Cornered in Conard County Read online

Page 5


  He glanced at his watch and saw that he still had plenty of time to grab a bite at Maude’s Diner and get to the station. “Sure. It might help Flash feel a little more at home.”

  She smiled then, a faint smile, but it reached her eyes as she accepted the leash. “These dogs are practically people to you,” she remarked.

  He had turned and now looked over his shoulder. “Nah. They’re nicer than a lot of people.”

  That made her laugh quietly, and the sound followed him as he went to turn off his vehicle and get Dasher. He liked her, he realized.

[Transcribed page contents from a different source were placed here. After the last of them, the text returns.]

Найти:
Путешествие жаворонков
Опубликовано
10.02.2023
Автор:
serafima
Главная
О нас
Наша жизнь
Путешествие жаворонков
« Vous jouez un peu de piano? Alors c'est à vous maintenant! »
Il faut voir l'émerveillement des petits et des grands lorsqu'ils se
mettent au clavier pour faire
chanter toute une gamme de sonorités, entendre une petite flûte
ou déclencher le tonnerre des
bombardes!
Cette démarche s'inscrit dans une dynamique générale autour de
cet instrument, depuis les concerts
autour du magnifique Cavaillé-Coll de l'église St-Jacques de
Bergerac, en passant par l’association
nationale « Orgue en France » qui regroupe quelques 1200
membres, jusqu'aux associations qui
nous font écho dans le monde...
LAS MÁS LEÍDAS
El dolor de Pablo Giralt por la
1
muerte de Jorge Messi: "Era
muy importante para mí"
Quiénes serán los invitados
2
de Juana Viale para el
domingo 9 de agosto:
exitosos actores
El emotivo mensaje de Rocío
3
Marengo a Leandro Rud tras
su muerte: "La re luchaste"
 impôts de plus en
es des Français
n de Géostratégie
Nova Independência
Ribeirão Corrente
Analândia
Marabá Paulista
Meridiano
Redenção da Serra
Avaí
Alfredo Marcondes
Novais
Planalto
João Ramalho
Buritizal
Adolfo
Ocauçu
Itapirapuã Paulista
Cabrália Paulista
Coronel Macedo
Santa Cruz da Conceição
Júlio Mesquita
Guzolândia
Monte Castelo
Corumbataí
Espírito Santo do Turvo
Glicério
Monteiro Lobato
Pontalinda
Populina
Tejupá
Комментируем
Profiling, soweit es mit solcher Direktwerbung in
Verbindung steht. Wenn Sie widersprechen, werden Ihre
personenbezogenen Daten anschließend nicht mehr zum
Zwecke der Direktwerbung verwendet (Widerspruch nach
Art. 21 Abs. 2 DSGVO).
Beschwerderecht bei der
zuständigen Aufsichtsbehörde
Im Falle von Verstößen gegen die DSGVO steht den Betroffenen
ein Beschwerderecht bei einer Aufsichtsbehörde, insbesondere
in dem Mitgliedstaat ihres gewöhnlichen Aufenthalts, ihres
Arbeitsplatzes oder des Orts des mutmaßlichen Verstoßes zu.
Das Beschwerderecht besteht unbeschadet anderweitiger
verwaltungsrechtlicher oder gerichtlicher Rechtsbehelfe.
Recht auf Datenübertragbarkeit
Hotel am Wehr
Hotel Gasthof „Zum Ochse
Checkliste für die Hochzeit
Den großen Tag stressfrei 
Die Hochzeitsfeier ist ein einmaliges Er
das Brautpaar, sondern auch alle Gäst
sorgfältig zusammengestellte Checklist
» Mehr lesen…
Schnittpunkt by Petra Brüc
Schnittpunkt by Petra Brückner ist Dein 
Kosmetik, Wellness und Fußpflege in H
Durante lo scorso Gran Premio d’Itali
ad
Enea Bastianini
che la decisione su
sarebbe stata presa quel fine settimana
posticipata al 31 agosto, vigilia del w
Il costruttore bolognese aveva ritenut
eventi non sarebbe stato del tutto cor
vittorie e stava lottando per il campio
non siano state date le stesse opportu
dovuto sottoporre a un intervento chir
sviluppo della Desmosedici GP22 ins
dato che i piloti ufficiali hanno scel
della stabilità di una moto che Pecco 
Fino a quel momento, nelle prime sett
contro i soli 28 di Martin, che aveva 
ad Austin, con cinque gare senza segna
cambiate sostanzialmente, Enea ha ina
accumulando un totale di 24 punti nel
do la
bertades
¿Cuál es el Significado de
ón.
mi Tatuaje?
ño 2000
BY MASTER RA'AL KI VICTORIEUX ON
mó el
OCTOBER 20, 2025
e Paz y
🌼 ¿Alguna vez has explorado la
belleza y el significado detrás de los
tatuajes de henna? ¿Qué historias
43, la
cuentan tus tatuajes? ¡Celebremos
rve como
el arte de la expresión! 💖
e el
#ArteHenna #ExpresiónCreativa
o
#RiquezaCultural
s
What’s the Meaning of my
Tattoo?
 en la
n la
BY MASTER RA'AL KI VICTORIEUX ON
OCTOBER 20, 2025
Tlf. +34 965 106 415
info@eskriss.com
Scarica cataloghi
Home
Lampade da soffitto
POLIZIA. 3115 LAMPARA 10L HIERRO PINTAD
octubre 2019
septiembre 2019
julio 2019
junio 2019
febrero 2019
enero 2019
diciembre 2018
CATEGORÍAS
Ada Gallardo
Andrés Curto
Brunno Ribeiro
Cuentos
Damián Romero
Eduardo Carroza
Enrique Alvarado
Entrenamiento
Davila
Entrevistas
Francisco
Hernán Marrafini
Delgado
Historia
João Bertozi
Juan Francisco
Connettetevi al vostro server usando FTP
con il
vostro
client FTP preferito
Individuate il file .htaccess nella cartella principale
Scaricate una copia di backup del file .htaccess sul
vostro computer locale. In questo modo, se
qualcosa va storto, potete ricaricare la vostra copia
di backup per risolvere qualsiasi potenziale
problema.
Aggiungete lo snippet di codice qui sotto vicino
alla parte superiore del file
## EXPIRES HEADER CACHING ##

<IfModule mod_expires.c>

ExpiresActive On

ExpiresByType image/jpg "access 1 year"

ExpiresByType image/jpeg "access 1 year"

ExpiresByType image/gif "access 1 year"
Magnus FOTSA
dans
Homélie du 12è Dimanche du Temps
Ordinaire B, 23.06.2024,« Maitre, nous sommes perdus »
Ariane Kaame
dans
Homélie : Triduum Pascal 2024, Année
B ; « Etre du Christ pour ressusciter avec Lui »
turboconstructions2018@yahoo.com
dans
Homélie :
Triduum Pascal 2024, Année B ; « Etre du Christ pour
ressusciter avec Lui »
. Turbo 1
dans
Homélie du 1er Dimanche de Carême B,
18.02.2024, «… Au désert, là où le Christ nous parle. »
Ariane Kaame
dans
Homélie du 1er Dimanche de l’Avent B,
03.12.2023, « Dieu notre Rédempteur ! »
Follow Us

It wasn’t just that she was beautiful. Oh, hell, he didn’t need the trouble.

  But he brought Dasher inside anyway and left him with Dory while he returned to the back of his car. Two bowls, a large padded bed, several tennis balls, chew toys and forty pounds of dry dog food later, he was sitting at her rickety kitchen table, watching her search her fridge for a soft drink to give him.

  “So it’s true computer types drink a lot of soda?” he asked casually.

  “As long as it has caffeine. I can do a good job with a pot of coffee, as well. Orange, cola or lime?”

  “Orange,” he decided. “Cheetos?”

  “Now that’s a stereotype too far,” she said with humor as she passed him the bottle of soda. Evidently it didn’t come with a glass in her world. “Although,” she said as she slid into the one other chair, “I did have a friend in college who loved to eat them sometimes, but she didn’t like the grit on her keyboard. So she ate them with chopsticks.”

  The image drew a hearty laugh from him, and her smile deepened.

  She spoke again. “Thanks for bringing all the doggy stuff. You never said, but how much do I owe you? You’re giving me a well-trained guard dog that you must have spent a lot of time on.”

  He shook his head slowly. “I’m kinda thinking of Flash as an extension of my oath to serve and protect. He’s a gift, Dory, if that won’t offend you.”

  Her eyes widened. “But, Cadell...”

  “No buts. You can be my advertising around town, how’s that?”

  Both dogs, trailing their leads, were sniffing their way around the house, checking out everything. Dory watched them for several minutes, the faint smile still on her face. After a bit she said, “I’ve never received a better gift.”

  “I hope you’ll never need his finer skills.”

  “Me, too.”

  Silence fell. He glanced at his watch and saw he had a little longer. Somehow it didn’t feel right to just walk out.

  Then Dory surprised him by asking, “What else do you teach the dogs to do? There must be a lot involved in police work.”

  “Apart from what we taught Flash to do? Plenty. A dog has a wonderful nose, hundreds of times more sensitive than ours. It can follow scents that are weeks old, and even those that are high in the air. That’s an extremely useful tool in searching, particularly search and rescue.”

  “Do you do a lot of search and rescue?”

  “Around here? In the mountains, quite enough. Hikers, mainly. Then there are elderly people who sometimes ramble and forget where they are. Earlier this summer we had to hunt for an autistic girl. She’d wandered off, become frightened and hid in a culvert out of sight.”

  “Her parents must have been terrified. My word, she must have been terrified!”

  He smiled. “She didn’t trust us, but she trusted the dog.”

  He watched her smile again. For a woman who had come here to escape a possible threat, and who, according to Betty, suffered from a lot of nightmares, she smiled easily. Props to her, he thought.

  “Anyway,” he continued, “it’s possible to train the dogs to hunt only for specific scents, too. Like explosives. Or drugs. Or cadavers.”

  Her smile faded. “Dead tissue?”

  “We train them to distinguish human tissue from animal tissue, and their success rate is about ninety-five percent. They can find buried bodies a century old. And they can smell them down to at least fifteen feet, and some say up to thirty.”

  Her eyes had grown wider. “So they don’t get confused?”

  “No.” But he didn’t want to get into the details. Some things just didn’t need to be talked about.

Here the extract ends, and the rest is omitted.